This Project is part of Data Science Nanodegree Program by Udacity in collaboration with Figure Eight. The dataset contains pre-labelled tweet and messages from real-life disaster events. The project aim is to build a Natural Language Processing (NLP) model to categorize messages on a real time basis.
This project is divided in the following key sections:
- Processing data, building an ETL pipeline to extract data from source, clean the data and save them in a SQLite DB
- Build a machine learning pipeline to train the which can classify text message in various categories
- Run a web app which can show model results in real time
- Python 3.5+
- Machine Learning Libraries: NumPy, SciPy, Pandas, Sciki-Learn
- Natural Language Process Libraries: NLTK
- SQLlite Database Libraqries: SQLalchemy
- Model Loading and Saving Library: Pickle
- Web App and Data Visualization: Flask, Plotly
To clone the git repository:
git clone https://github.com/canaveensetia/udacity-disaster-response-pipeline.git
-
You can run the following commands in the project's directory to set up the database, train model and save the model.
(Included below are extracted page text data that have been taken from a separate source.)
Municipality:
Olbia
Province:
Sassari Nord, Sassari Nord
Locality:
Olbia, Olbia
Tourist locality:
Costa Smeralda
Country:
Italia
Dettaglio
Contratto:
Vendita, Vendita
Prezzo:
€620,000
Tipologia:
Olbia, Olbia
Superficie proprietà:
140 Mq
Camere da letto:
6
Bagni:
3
- To run ETL pipeline to clean data and store the processed data in the database
python data/process_data.py data/disaster_messages.csv data/disaster_categories.csv data/disaster_response_db.db
- To run the ML pipeline that loads data from DB, trains classifier and saves the classifier as a pickle file
python models/train_classifier.py data/disaster_response_db.db models/classifier.pkl
- To run ETL pipeline to clean data and store the processed data in the database
-
Run the following command in the app's directory to run your web app.
python run.py
-
Go to http://0.0.0.0:3001/
In the data and models folder you can find two jupyter notebook that will help you understand how the model works step by step:
- ETL Preparation Notebook: learn everything about the implemented ETL pipeline
- ML Pipeline Preparation Notebook: look at the Machine Learning Pipeline developed with NLTK and Scikit-Learn
You can use ML Pipeline Preparation Notebook to re-train the model or tune it through a dedicated Grid Search section.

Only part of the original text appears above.